On the building front the number of building plans being passed is looking better and will lead to increased activity in future when they are converted to actual building projects. Another indication of improvement is that hardware sales are turning upwards. “This is an inherently stable market and the slightest bit of improvement in the economy should translate to positive growth in the sector.”
As for the negative sentiments, Dr Botha predicts that these will prove to be largely unfounded and that any possible downgrades will not happen in the near future. Also, he expects the Rand will not go into freefall as many naysayers might suggest.
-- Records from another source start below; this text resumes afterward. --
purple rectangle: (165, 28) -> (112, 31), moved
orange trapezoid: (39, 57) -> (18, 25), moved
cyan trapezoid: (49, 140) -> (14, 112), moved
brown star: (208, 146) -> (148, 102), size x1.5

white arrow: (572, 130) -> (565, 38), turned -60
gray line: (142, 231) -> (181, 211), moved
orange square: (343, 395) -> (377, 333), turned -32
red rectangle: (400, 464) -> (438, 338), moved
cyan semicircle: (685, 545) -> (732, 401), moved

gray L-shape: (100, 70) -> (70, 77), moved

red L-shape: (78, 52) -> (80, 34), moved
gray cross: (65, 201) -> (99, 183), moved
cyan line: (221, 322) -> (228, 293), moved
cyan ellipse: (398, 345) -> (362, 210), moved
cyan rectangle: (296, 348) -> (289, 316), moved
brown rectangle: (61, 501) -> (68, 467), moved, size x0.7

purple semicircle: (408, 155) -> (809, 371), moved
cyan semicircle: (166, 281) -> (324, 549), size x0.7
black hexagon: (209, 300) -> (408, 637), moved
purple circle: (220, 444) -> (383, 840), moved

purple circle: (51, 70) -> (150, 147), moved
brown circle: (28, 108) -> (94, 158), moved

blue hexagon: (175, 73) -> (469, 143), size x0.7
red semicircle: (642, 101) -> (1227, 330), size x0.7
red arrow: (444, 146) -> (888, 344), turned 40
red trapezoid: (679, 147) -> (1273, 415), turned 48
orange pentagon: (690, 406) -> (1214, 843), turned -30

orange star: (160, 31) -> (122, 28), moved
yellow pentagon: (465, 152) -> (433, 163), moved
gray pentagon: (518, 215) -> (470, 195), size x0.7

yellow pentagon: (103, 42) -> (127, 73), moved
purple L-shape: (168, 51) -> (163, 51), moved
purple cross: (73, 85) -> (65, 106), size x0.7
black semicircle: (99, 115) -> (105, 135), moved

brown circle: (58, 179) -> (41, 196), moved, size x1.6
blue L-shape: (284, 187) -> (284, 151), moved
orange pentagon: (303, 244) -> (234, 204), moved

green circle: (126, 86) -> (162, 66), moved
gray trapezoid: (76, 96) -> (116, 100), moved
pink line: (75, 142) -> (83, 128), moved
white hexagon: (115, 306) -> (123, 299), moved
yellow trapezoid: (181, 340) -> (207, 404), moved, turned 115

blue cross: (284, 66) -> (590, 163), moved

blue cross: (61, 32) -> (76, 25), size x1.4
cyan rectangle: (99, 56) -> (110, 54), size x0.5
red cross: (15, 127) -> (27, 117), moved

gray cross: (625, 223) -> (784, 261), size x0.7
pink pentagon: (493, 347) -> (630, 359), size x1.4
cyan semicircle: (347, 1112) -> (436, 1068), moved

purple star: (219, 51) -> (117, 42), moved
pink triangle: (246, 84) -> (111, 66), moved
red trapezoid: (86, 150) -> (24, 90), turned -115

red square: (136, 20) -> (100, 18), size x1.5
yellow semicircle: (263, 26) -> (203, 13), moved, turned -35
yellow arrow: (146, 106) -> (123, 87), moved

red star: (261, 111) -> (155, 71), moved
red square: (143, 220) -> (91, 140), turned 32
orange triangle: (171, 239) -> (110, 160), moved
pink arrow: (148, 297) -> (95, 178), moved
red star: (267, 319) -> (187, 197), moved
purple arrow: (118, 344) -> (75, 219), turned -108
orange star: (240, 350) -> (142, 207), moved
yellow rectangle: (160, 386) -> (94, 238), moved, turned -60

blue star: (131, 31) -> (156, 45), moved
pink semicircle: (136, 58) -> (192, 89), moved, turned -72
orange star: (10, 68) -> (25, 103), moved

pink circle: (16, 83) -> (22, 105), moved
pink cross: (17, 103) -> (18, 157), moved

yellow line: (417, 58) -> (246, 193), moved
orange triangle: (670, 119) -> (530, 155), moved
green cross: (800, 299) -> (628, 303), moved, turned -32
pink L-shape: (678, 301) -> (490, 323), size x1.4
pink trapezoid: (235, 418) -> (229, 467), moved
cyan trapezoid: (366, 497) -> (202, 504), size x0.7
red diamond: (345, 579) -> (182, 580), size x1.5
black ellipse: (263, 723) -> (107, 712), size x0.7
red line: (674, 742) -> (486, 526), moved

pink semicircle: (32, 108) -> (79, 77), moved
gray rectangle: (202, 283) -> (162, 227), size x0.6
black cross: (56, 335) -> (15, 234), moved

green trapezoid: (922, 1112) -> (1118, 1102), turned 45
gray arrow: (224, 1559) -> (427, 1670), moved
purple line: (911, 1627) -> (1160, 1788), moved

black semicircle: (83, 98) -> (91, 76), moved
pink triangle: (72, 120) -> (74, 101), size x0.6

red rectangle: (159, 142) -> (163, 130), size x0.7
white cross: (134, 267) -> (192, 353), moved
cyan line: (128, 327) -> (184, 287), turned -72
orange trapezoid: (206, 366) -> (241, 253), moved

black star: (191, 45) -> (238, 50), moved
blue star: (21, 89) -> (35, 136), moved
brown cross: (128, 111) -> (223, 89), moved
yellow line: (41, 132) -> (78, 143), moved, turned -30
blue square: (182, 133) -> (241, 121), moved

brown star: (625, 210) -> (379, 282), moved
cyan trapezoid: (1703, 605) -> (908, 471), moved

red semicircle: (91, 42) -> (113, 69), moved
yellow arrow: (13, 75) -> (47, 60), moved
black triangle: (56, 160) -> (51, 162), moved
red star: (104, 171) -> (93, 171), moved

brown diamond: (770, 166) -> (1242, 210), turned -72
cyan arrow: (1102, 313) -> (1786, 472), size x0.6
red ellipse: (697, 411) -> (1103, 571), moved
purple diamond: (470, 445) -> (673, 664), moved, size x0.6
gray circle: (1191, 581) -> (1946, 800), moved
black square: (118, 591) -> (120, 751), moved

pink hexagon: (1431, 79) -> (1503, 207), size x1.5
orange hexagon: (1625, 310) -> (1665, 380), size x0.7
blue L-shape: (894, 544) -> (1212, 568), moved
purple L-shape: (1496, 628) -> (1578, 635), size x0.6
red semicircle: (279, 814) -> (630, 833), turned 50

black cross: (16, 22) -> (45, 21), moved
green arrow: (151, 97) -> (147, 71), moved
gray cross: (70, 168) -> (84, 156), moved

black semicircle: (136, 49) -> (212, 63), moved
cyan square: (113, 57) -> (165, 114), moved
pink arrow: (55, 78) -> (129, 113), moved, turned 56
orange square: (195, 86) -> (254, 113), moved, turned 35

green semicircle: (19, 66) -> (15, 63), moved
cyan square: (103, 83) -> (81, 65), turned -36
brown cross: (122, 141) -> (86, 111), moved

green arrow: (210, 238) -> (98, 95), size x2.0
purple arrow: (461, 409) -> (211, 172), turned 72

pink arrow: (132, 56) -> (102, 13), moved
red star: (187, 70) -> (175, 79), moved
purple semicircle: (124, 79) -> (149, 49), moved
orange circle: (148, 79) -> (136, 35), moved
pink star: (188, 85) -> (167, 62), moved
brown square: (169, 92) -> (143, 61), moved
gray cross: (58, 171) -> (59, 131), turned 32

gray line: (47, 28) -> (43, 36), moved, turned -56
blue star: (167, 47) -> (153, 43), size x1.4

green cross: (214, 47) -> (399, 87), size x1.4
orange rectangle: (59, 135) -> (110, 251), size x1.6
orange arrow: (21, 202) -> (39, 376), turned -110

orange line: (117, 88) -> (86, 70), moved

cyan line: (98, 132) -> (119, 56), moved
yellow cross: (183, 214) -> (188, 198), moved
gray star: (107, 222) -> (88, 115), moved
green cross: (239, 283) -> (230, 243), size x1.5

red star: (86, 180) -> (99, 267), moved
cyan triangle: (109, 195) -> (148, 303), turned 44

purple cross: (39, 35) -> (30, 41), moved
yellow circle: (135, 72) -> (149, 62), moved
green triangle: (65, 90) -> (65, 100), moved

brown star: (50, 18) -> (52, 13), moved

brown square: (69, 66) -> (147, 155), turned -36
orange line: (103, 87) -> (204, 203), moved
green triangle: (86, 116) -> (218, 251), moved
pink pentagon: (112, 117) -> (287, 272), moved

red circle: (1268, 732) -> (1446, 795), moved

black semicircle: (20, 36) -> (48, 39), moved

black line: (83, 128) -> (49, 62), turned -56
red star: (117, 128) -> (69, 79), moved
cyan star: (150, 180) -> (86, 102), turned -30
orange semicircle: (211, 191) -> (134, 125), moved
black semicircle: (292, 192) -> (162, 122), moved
The only caveat, of course, is the unpredictable political environment and the extent to which markets will react to the internal strife within the national government.
“There is a lot of positive and a lot of money to be made. We predict that CPI will go down and as a result interest rates will not rise again in the near future. At present, our per capita disposable income ratio is good, the index of manufacturing volume is rising; and metals prices, of the type mined in South Africa, are up by 20%. That means overall our macro-economic outlook is better than one reads in the media.”